Thu 12 Feb 2009
Donna Simpson is tired, very tired. The guitarist and vocalist with West Australian folk rockers, The Waifs, has just played three nights in a row in Melbourne, and there have been friends, lots of friends, in attendance. And then there have been after show drinks, maybe a bite to eat, perhaps a few more drinks.
“I’m older now, I can’t party like I used to,” she says. “I could say I’ve really been exerting myself on stage that would sound better. You know, Leonard Cohen is 75 and his shows have been going three hours and 50 minutes. He does have short intermissions though. Our show has been about two-and-a-half hours. It was last night, so it’s pretty long.
“We’ve been playing lots of old stuff by request and there is so much material to choose from …”
It has been 17 years.
“Seventeen fucking years,” Donna exclaims.” You get less for murder.” And laughs. She also says that none of it – the whole rise and rise of the Waifs – was ever planned.
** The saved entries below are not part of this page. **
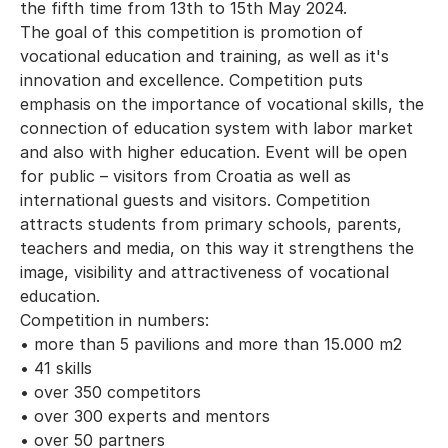
the fifth time from 13th to 15th May 2024.
The goal of this competition is promotion of
vocational education and training, as well as it's
innovation and excellence. Competition puts
emphasis on the importance of vocational skills, the
connection of education system with labor market
and also with higher education. Event will be open
for public – visitors from Croatia as well as
international guests and visitors. Competition
attracts students from primary schools, parents,
teachers and media, on this way it strengthens the
image, visibility and attractiveness of vocational
education.
Competition in numbers:
• more than 5 pavilions and more than 15.000 m2
• 41 skills
• over 350 competitors
• over 300 experts and mentors
• over 50 partners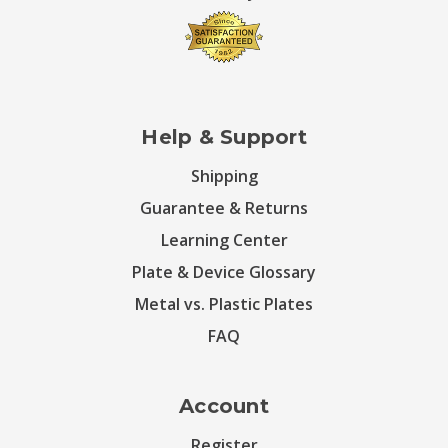
Help & Support
Shipping
Guarantee & Returns
Learning Center
Plate & Device Glossary
Metal vs. Plastic Plates
FAQ
Account
Register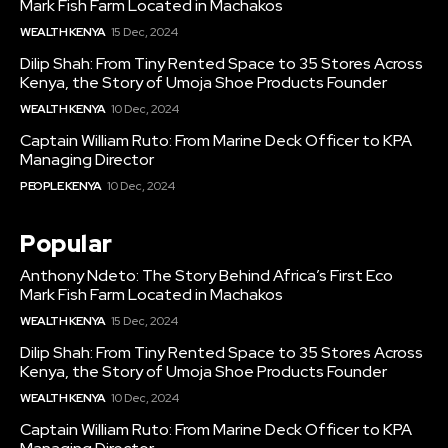
Mark Fish Farm Located in Machakos
WEALTH KENYA
15 Dec, 2024
Dilip Shah: From Tiny Rented Space to 35 Stores Across
Kenya, the Story of Umoja Shoe Products Founder
WEALTH KENYA
10 Dec, 2024
Captain William Ruto: From Marine Deck Officer to KPA
Managing Director
PEOPLE KENYA
10 Dec, 2024
Popular
Anthony Ndeto: The Story Behind Africa’s First Eco
Mark Fish Farm Located in Machakos
WEALTH KENYA
15 Dec, 2024
Dilip Shah: From Tiny Rented Space to 35 Stores Across
Kenya, the Story of Umoja Shoe Products Founder
WEALTH KENYA
10 Dec, 2024
Captain William Ruto: From Marine Deck Officer to KPA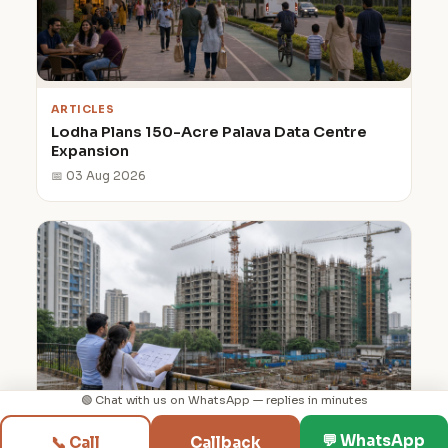
ARTICLES
Lodha Plans 150-Acre Palava Data Centre
Expansion
📅 03 Aug 2026
🟢 Chat with us on WhatsApp — replies in minutes
◳
⌂
💬
📞
💬 WhatsApp
📞 Call
Callback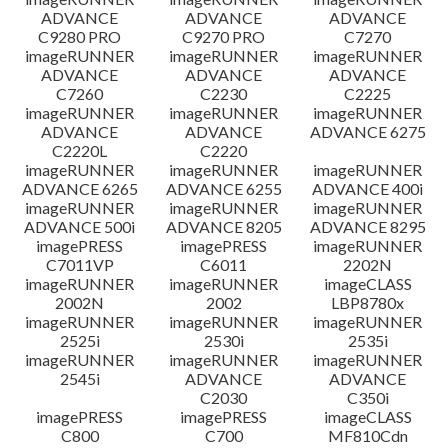
ADVANCE
ADVANCE
ADVANCE
C9280 PRO
C9270 PRO
C7270
imageRUNNER
imageRUNNER
imageRUNNER
ADVANCE
ADVANCE
ADVANCE
C7260
C2230
C2225
imageRUNNER
imageRUNNER
imageRUNNER
ADVANCE
ADVANCE
ADVANCE 6275
C2220L
C2220
imageRUNNER
imageRUNNER
imageRUNNER
ADVANCE 6265
ADVANCE 6255
ADVANCE 400i
imageRUNNER
imageRUNNER
imageRUNNER
ADVANCE 500i
ADVANCE 8205
ADVANCE 8295
imagePRESS
imagePRESS
imageRUNNER
C7011VP
C6011
2202N
imageRUNNER
imageRUNNER
imageCLASS
2002N
2002
LBP8780x
imageRUNNER
imageRUNNER
imageRUNNER
2525i
2530i
2535i
imageRUNNER
imageRUNNER
imageRUNNER
2545i
ADVANCE
ADVANCE
C2030
C350i
imagePRESS
imagePRESS
imageCLASS
C800
C700
MF810Cdn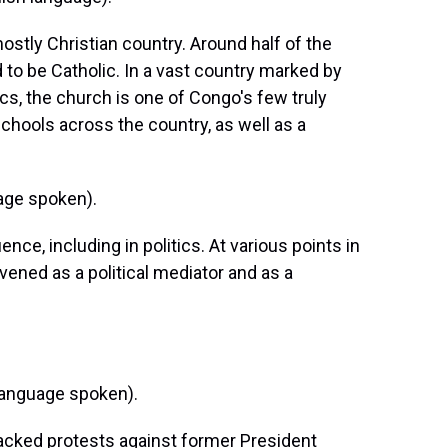
stly Christian country. Around half of the
d to be Catholic. In a vast country marked by
ics, the church is one of Congo's few truly
schools across the country, as well as a
age spoken).
ce, including in politics. At various points in
rvened as a political mediator and as a
anguage spoken).
acked protests against former President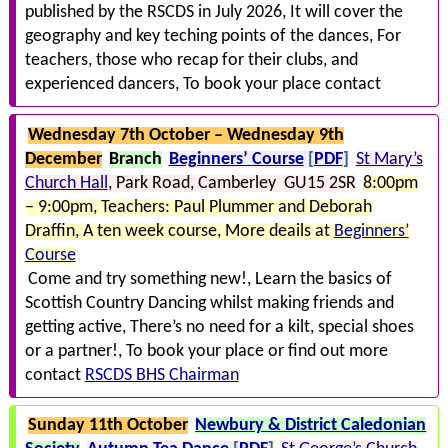
published by the RSCDS in July 2026
It will cover the
geography and key teching points of the dances
For
teachers, those who recap for their clubs, and
experienced dancers
To book your place contact
Wednesday 7th October – Wednesday 9th
December
Branch
Beginners’ Course
[
PDF
]
St Mary’s
Church Hall
Park Road
Camberley GU15 2SR
8:00pm
– 9:00pm
Teachers: Paul Plummer and Deborah
Draffin
A ten week course
More deails at
Beginners’
Course
Come and try something new!
Learn the basics of
Scottish Country Dancing whilst making friends and
getting active
There’s no need for a kilt, special shoes
or a partner!
To book your place or find out more
contact
RSCDS BHS Chairman
Sunday 11th October
Newbury & District Caledonian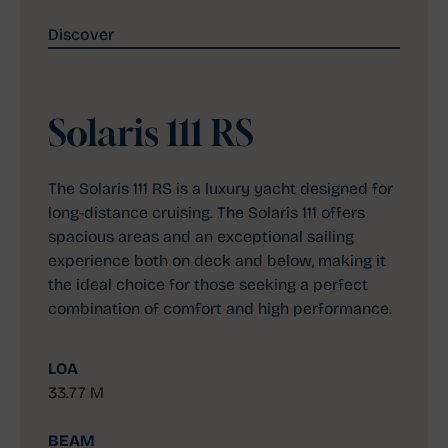
Discover
Solaris 111 RS
The Solaris 111 RS is a luxury yacht designed for
long-distance cruising. The Solaris 111 offers
spacious areas and an exceptional sailing
experience both on deck and below, making it
the ideal choice for those seeking a perfect
combination of comfort and high performance.
LOA
33.77 M
BEAM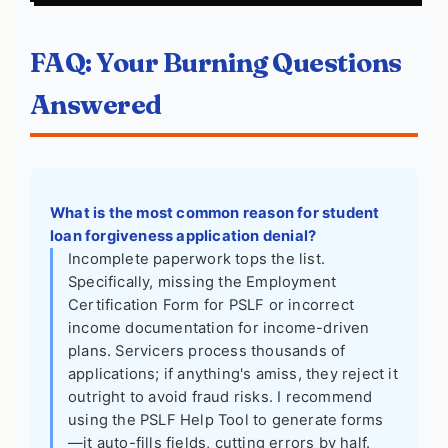
FAQ: Your Burning Questions
Answered
What is the most common reason for student
loan forgiveness application denial?
Incomplete paperwork tops the list.
Specifically, missing the Employment
Certification Form for PSLF or incorrect
income documentation for income-driven
plans. Servicers process thousands of
applications; if anything's amiss, they reject it
outright to avoid fraud risks. I recommend
using the PSLF Help Tool to generate forms
—it auto-fills fields, cutting errors by half.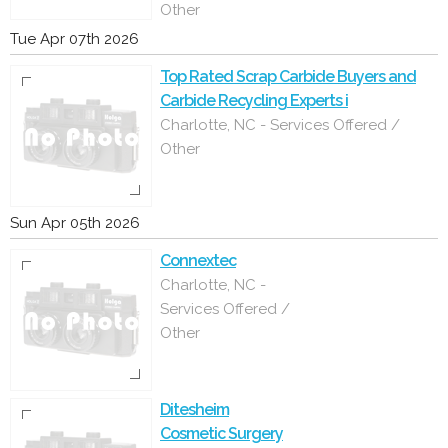
Other
Tue Apr 07th 2026
Top Rated Scrap Carbide Buyers and
Carbide Recycling Experts i
Charlotte, NC - Services Offered /
Other
Sun Apr 05th 2026
Connextec
Charlotte, NC -
Services Offered /
Other
Ditesheim
Cosmetic Surgery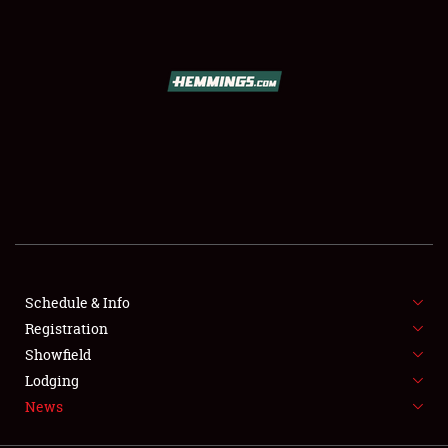
SCHEDULE & INFO
REGISTRATION
SHOWFIELD
FLEA MARKET & CAR CORRAL
Schedule & Info
Registration
SPONSORSHIP
Showfield
LODGING
Lodging
News
NEWS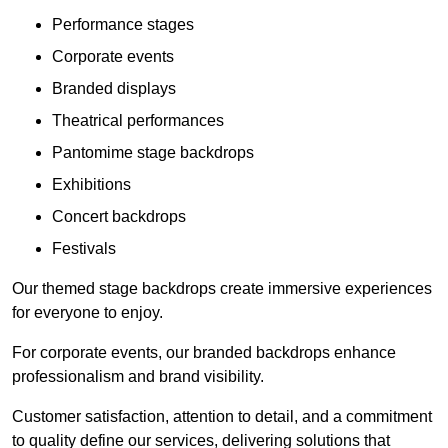
Performance stages
Corporate events
Branded displays
Theatrical performances
Pantomime stage backdrops
Exhibitions
Concert backdrops
Festivals
Our themed stage backdrops create immersive experiences
for everyone to enjoy.
For corporate events, our branded backdrops enhance
professionalism and brand visibility.
Customer satisfaction, attention to detail, and a commitment
to quality define our services, delivering solutions that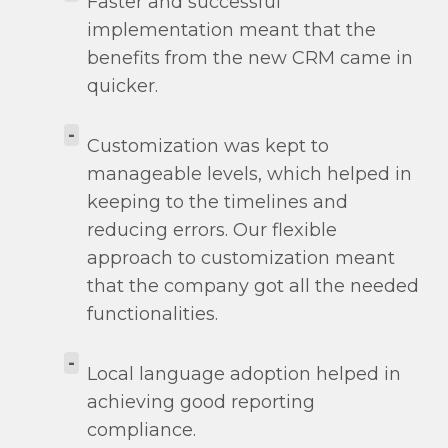
Faster and successful
implementation meant that the
benefits from the new CRM came in
quicker.
-
Customization was kept to
manageable levels, which helped in
keeping to the timelines and
reducing errors. Our flexible
approach to customization meant
that the company got all the needed
functionalities.
-
Local language adoption helped in
achieving good reporting
compliance.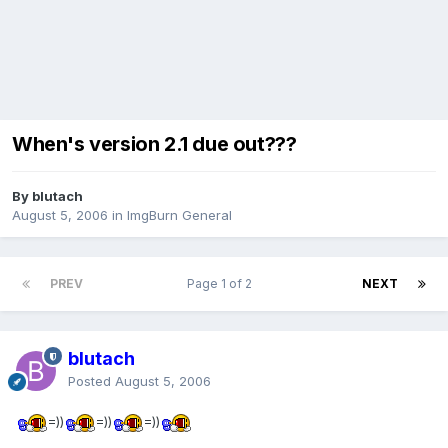
When's version 2.1 due out???
By blutach
August 5, 2006
in
ImgBurn General
PREV
Page 1 of 2
NEXT
blutach
Posted
August 5, 2006
=))
=))
=))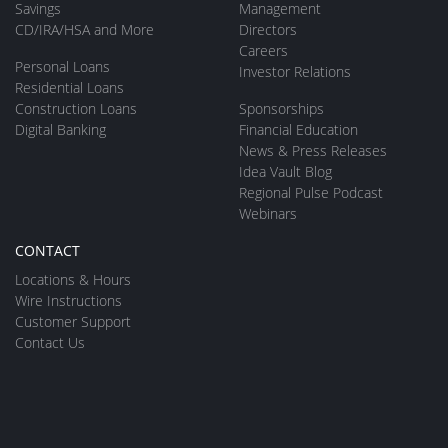
Savings
Management
CD/IRA/HSA and More
Directors
Careers
Personal Loans
Investor Relations
Residential Loans
Construction Loans
Sponsorships
Digital Banking
Financial Education
News & Press Releases
Idea Vault Blog
Regional Pulse Podcast
Webinars
CONTACT
Locations & Hours
Wire Instructions
Customer Support
Contact Us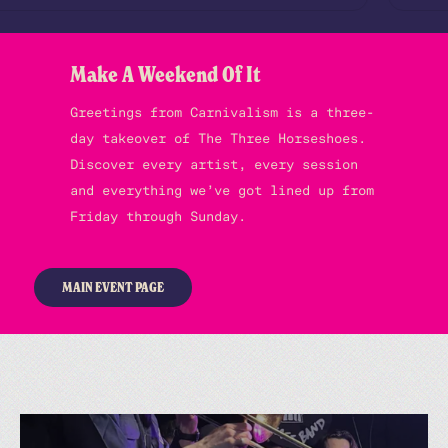
Make A Weekend Of It
Greetings from Carnivalism is a three-
day takeover of The Three Horseshoes.
Discover every artist, every session
and everything we’ve got lined up from
Friday through Sunday.
MAIN EVENT PAGE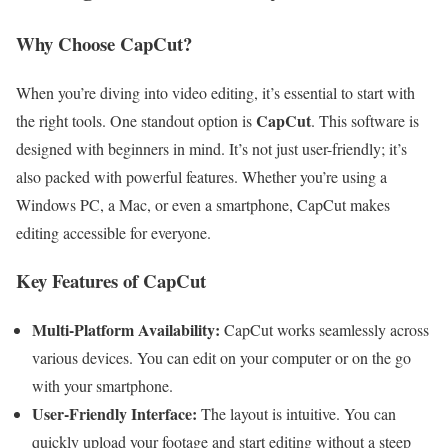
Why Choose CapCut?
When you’re diving into video editing, it’s essential to start with
CapCut
the right tools. One standout option is
. This software is
designed with beginners in mind. It’s not just user-friendly; it’s
also packed with powerful features. Whether you’re using a
Windows PC, a Mac, or even a smartphone, CapCut makes
editing accessible for everyone.
Key Features of CapCut
Multi-Platform Availability:
CapCut works seamlessly across
various devices. You can edit on your computer or on the go
with your smartphone.
User-Friendly Interface:
The layout is intuitive. You can
quickly upload your footage and start editing without a steep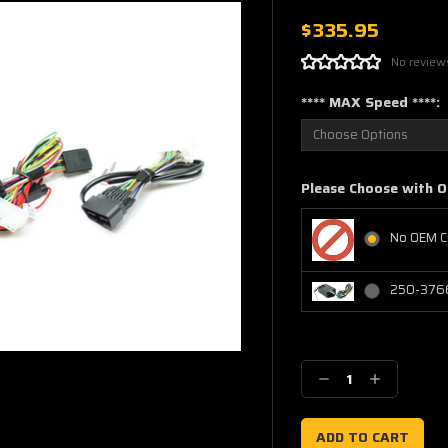
$335.95
No review
**** MAX Speed ****:
Please Choose with O
No OEM C
250-3766
Current
Stock:
Decrease
Increase
Quantity:
Quantity: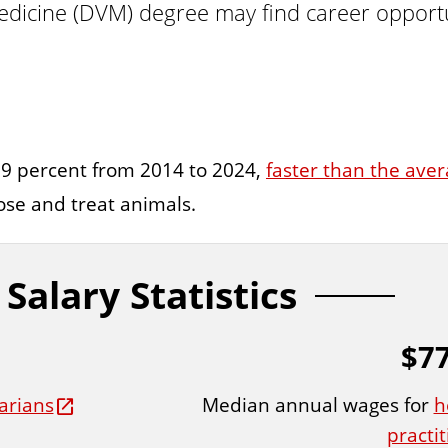
icine (DVM) degree may find career opportunit
 9 percent from 2014 to 2024,
faster than the aver
ose and treat animals.
Salary Statistics
$77
Median annual wages for
h
arians
practi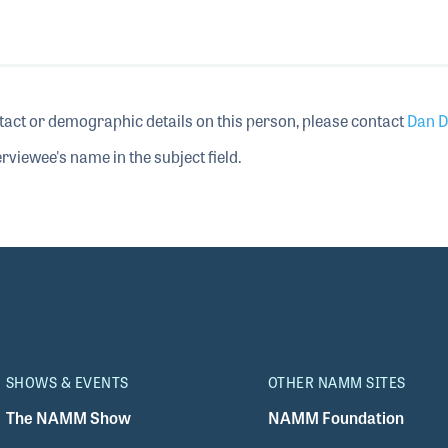
tact or demographic details on this person, please contact
Dan D
rviewee's name in the subject field.
SHOWS & EVENTS
OTHER NAMM SITES
The NAMM Show
NAMM Foundation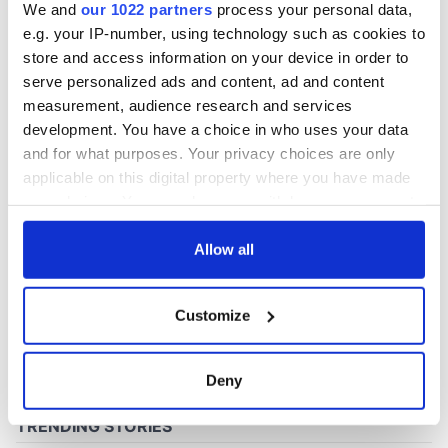
We and
our 1022 partners
process your personal data,
e.g. your IP-number, using technology such as cookies to
store and access information on your device in order to
COMMENTS
serve personalized ads and content, ad and content
measurement, audience research and services
development. You have a choice in who uses your data
and for what purposes. Your privacy choices are only
applicable on this digital property where you have made
your choices. You can change or withdraw your consent
any time from the Cookie Declaration or by clicking on
the Privacy trigger icon.
Allow all
If you allow, we would also like to:
Customize
Collect information about your geographical
location which can be accurate to within several
meters
Deny
Identify your device by actively scanning it for
specific characteristics (fingerprinting)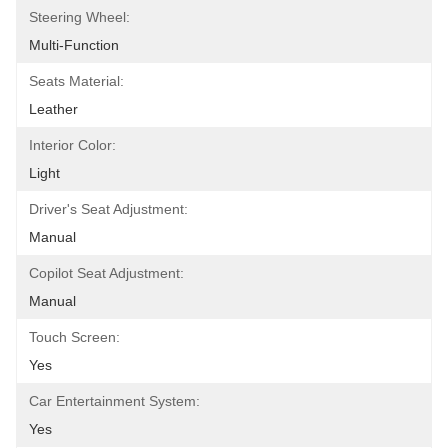
Steering Wheel:
Multi-Function
Seats Material:
Leather
Interior Color:
Light
Driver's Seat Adjustment:
Manual
Copilot Seat Adjustment:
Manual
Touch Screen:
Yes
Car Entertainment System:
Yes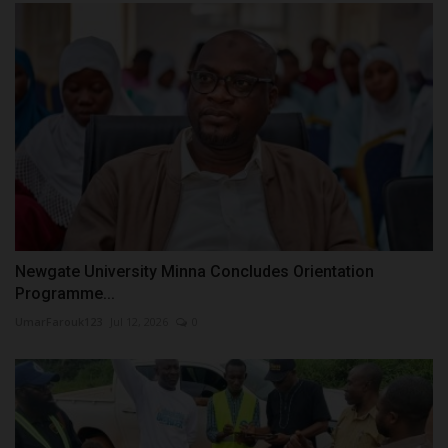
Newgate University Minna Concludes Orientation
Programme...
UmarFarouk123
Jul 12, 2026
0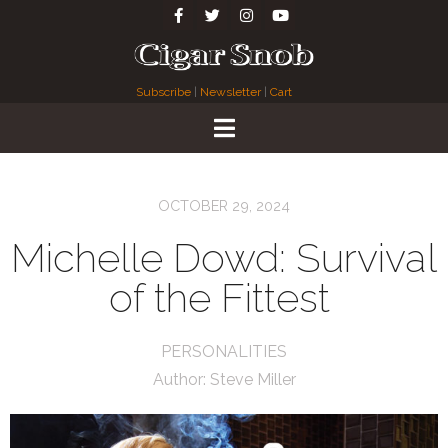
Subscribe
|
Newsletter
|
Cart
OCTOBER 29, 2024
Michelle Dowd: Survival
of the Fittest
PERSONALITIES
Author:
Steve Miller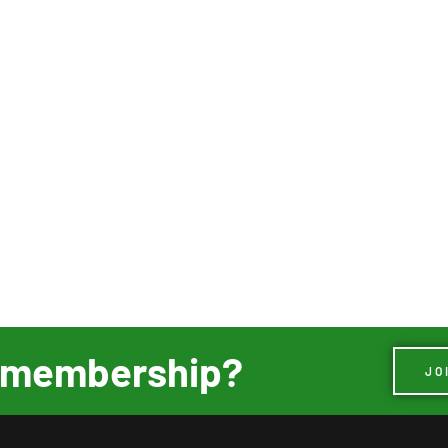
ur membership?
JO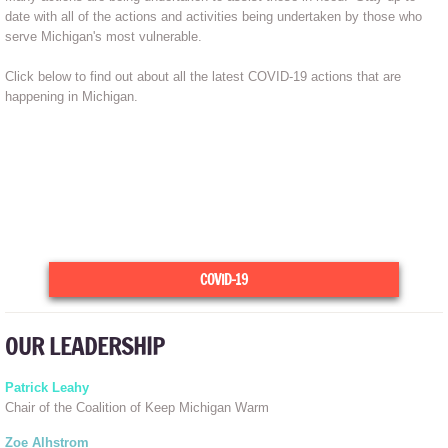
date with all of the actions and activities being undertaken by those who
serve Michigan's most vulnerable.
Click below to find out about all the latest COVID-19 actions that are
happening in Michigan.
COVID-19
OUR LEADERSHIP
Patrick Leahy
Chair of the Coalition of Keep Michigan Warm
Zoe Alhstrom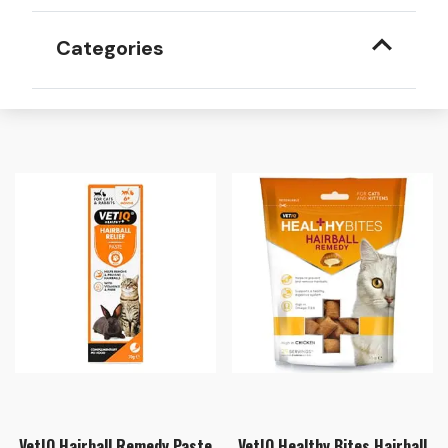
Categories
VetIQ Hairball Remedy Paste
VetIQ Healthy Bites Hairball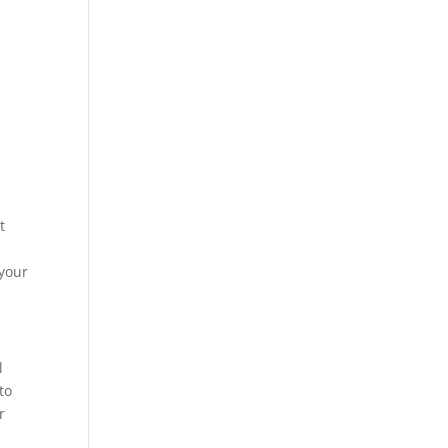
t
 your
l
to
r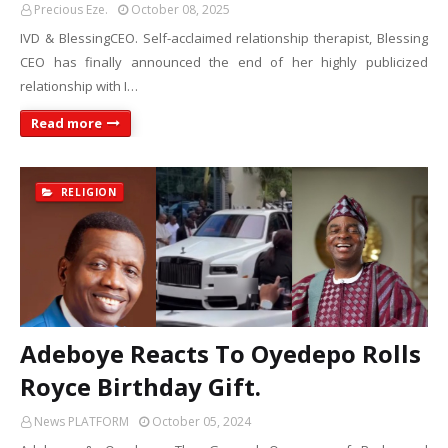
Precious Eze.
October 08, 2025
IVD & BlessingCEO. Self-acclaimed relationship therapist, Blessing
CEO has finally announced the end of her highly publicized
relationship with I…
Read more
RELIGION
Adeboye Reacts To Oyedepo Rolls
Royce Birthday Gift.
News PLATFORM
October 05, 2024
It all just kind of happened and they just added the detail.
Born and bred in Albany, WA, the Simpson sisters, Donna and Vikki (now Vikki Thorn), were touring as a duo called Colours when they met guitarist Josh Cunningham while playing in Broome. Everybody got along and a year later, in 1992, the band changed its name to The Waifs a year later and began fulfilling their ambition of touring Australia-wide.